Friday, December 11, 2009

Well, well, well. She has a gosh-darn blog.

This is a horrible idea.

I'm sitting on the floor of my dorm room, surrounded by piles of notes and articles on NATO and Bosnia, beginning a blog on the last day of the semester.

Procrastination? Just maybe.

But it was either that or stare aimlessly out the window for another fifteen minutes. I'm watching the snowflakes dance as they're buffeted by the wind, and contemplating just how serious I am about running today in the below-zero windchill. I'll go... in a few more minutes.

So instead of doing anything productive, I'm sitting here on the floor beginning a blog. I kind-of despise blogs, but I think the honest truth is that I'm enticed by them. I've always had a journal, and this typing thing is significantly faster than writing, as sad as that may be. I've promised to start a blog for the adventures soon to come, and we'll see how serious I actually am about maintaining it.

Ideally, I'd love to have this blog serve as a record of the doors God opens and the story he writes in my life as I begin to explore the world. I hope that anyone reading it is as amazed as I am by the ways God still works. It's Advent, after all, and we wait for Christ's return in a world of brittle, broken fragments. Come, Lord Jesus. Come and heal our broken world. And make us into people who see it with your eyes.

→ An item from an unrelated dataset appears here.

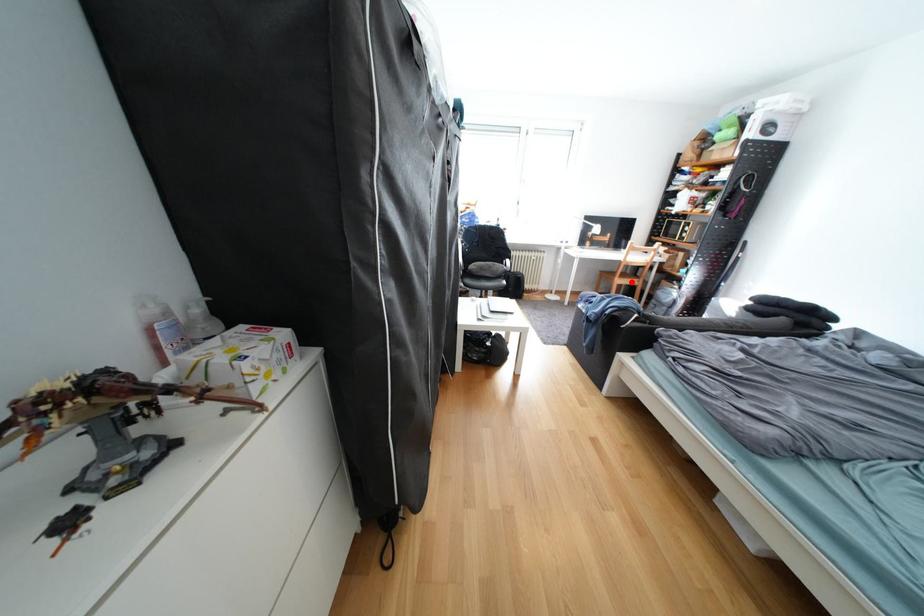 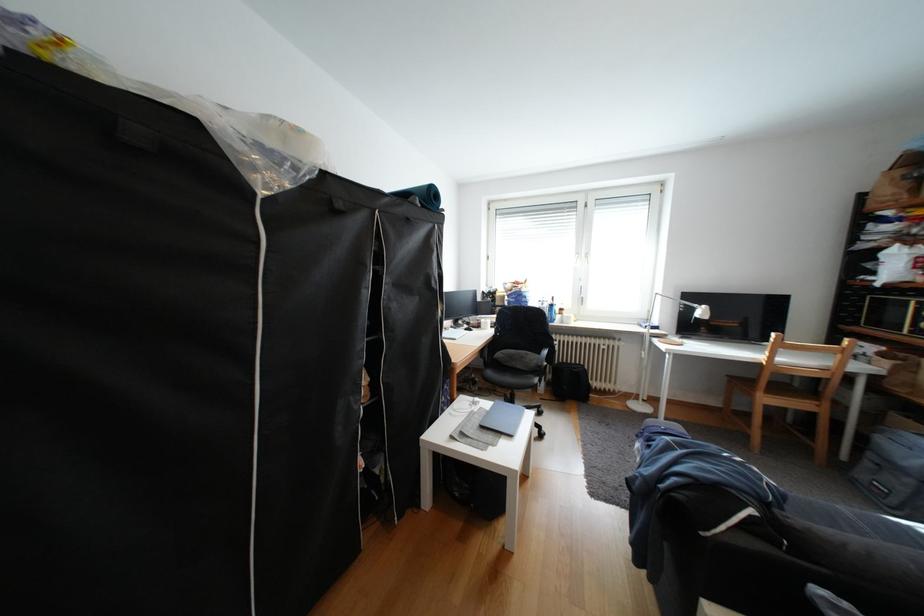 Question: I am providing you with two images of the same scene from different viewpoints. A red point is shown in image1. For the corresponding object point in image2, is it positioned nearer or farther from the camera?

Choices:
 (A) Nearer
 (B) Farther

Answer: (B) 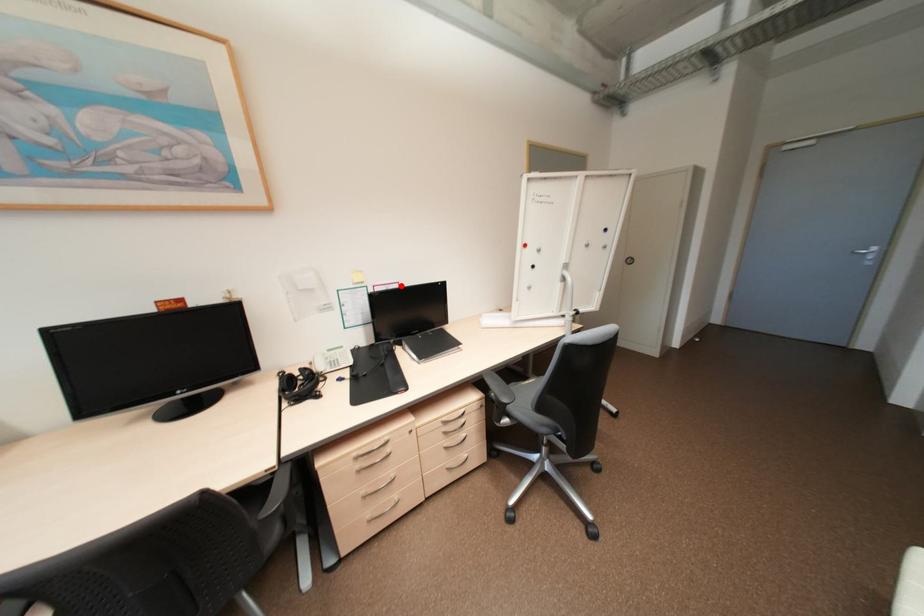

Because the really awesome reality of my life this semester has been just that. Over and over and over, God has said, "Look, Kelly. See that crack of light? Pay attention. Notice how it's getting bigger? Glimpse the world beyond it? I want you to run through that door. Go, Kelly. Knock, and I'll open it. Dare to enter into what I have for you." I don't always like hearing that, to be honest. It scares me, because I realize that my life is going to soon look significantly different. I'm spending a large part of 2010 alone, outside of the United States, and outside of my comfort zone. On the one hand, my story is wonderful; on the other hand, it is just one of many. I find great joy in that. God is doing stuff in our world, in the lives of other people, for whom life is just as exciting and complex and deep and real as it is for me. That blows my mind. And so I'm an open book, an empty slate, a blank page. And I'm curious to see what God writes.

"I run in the path of your commands, for you have set my heart free." Psalm 119:32.